The restaurant’s newly updated design has an Art Deco vibe, with its comfy custom-leather armchairs, an antiqued mirror backing the bar, leather banquette seating and an array of light fixtures throughout, along with a 12-seat communal table in the bar. The atmosphere is relaxing and welcoming, and the bar is separated from the dining room by a glass window, which keeps the sound level perfect for conversation.
Our waiter suggested two items from the “bread and small plates” menu. The first was burrata with butternut squash, dried figs and capers with balsamic vinegar and a little basil ($12), which had outstanding flavor with its fascinating interplay of ingredients.
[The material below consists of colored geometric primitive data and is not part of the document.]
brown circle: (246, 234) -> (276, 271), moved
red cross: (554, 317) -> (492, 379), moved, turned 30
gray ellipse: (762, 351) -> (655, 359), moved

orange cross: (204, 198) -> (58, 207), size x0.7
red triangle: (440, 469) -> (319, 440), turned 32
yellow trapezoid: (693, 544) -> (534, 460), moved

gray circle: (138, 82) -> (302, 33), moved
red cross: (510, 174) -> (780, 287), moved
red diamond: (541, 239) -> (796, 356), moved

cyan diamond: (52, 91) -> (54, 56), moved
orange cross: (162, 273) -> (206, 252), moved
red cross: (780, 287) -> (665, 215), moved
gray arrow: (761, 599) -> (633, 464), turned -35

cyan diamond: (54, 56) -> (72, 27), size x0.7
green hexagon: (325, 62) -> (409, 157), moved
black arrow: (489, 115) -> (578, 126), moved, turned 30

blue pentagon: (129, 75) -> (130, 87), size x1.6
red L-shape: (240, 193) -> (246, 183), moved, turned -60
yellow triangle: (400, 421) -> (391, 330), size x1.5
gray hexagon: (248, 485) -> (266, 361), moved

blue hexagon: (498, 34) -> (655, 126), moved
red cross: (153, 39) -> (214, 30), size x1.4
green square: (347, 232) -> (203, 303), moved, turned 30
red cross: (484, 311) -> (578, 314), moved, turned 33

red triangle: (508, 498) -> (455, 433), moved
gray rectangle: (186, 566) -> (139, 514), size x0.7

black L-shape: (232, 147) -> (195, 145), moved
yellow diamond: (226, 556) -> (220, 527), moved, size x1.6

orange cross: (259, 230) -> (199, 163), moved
The second, excellent small-eye tuna tartare with pepperoncini (Tuscan peppers with a touch of sweetness), cornichon (those wonderful little tart French pickles), capers and chopped egg, with lime as an accent, was filled with a zippy flavor that was particularly tasty on very thin toast ($18).
Other small plates include grilled flatbread ($8); a purée of tomato and artichoke soup ($11); Brussels sprouts with capers, shallots and sherry vinegar ($12); latkes with salmon caviar and crème fraîche ($14); and house-smoked steelhead trout in a jar with crème fraîche, egg, pickled fennel, radish and toast ($16).
The dozen large plates include a phyllo pastry Napoleon of spinach, Swiss chard and broccolini with roasted carrots, fennel and parsnips for $21 (perfect for vegetarians), several fish selections, a brined and fried chicken with whipped potatoes and gravy ($23), beef short rib ($26) and even a lamb hamburger with cucumber, yogurt, lettuce and hand-cut fries ($15).
Our choices were acorn-fed Spanish pork that was handsomely arrayed with carrots, pears and Medjool dates, Brussels sprout leaves and pomegranate. This divergent interplay of flavors was most compelling, and made the pork worth its price of $42. Skirt steak marinated in soy with red vermouth and ginger ($31) had a vibrant flavor and was served exactly as ordered, medium rare. It was a terrific steak.
The interesting cheese selections listed are at the bottom of the menu with varieties under cow, sheep, goat and mixed milk, and where each cheese came from. These cheeses will be my choice on my next visit.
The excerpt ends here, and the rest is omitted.